━━━ RECORD EXCERPTS

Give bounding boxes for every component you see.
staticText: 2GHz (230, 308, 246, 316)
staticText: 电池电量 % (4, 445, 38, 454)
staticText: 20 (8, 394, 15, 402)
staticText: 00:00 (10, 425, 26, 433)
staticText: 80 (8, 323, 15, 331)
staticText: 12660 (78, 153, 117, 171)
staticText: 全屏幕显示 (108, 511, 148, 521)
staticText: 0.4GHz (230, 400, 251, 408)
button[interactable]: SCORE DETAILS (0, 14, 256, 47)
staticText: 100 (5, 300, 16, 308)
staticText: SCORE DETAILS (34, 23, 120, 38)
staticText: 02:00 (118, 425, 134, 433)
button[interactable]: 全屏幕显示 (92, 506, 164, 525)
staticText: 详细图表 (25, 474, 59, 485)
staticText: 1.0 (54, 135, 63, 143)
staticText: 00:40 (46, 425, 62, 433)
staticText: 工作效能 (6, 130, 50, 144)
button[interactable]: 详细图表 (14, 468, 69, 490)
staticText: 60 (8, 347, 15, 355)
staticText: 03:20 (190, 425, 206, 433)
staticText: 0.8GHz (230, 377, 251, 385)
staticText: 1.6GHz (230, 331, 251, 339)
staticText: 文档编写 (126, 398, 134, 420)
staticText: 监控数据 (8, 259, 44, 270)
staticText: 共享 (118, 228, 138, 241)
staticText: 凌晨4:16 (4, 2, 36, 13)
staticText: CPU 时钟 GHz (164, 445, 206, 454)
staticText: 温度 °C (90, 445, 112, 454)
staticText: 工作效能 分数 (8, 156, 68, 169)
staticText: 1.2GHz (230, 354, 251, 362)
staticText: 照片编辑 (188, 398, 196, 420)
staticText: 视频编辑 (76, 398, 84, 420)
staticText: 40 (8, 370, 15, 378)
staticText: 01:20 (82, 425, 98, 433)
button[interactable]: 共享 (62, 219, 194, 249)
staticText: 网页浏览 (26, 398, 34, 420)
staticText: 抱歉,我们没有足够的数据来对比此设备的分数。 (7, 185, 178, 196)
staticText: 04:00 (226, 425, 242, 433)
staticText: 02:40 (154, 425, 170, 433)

━━━━━━

WHAT TO PRODUCE:
Among the lines of the data, which ones contain the word "DETAILS"? Show them.

ANSWER SPACE:
button[interactable]: SCORE DETAILS (0, 14, 256, 47)
staticText: SCORE DETAILS (34, 23, 120, 38)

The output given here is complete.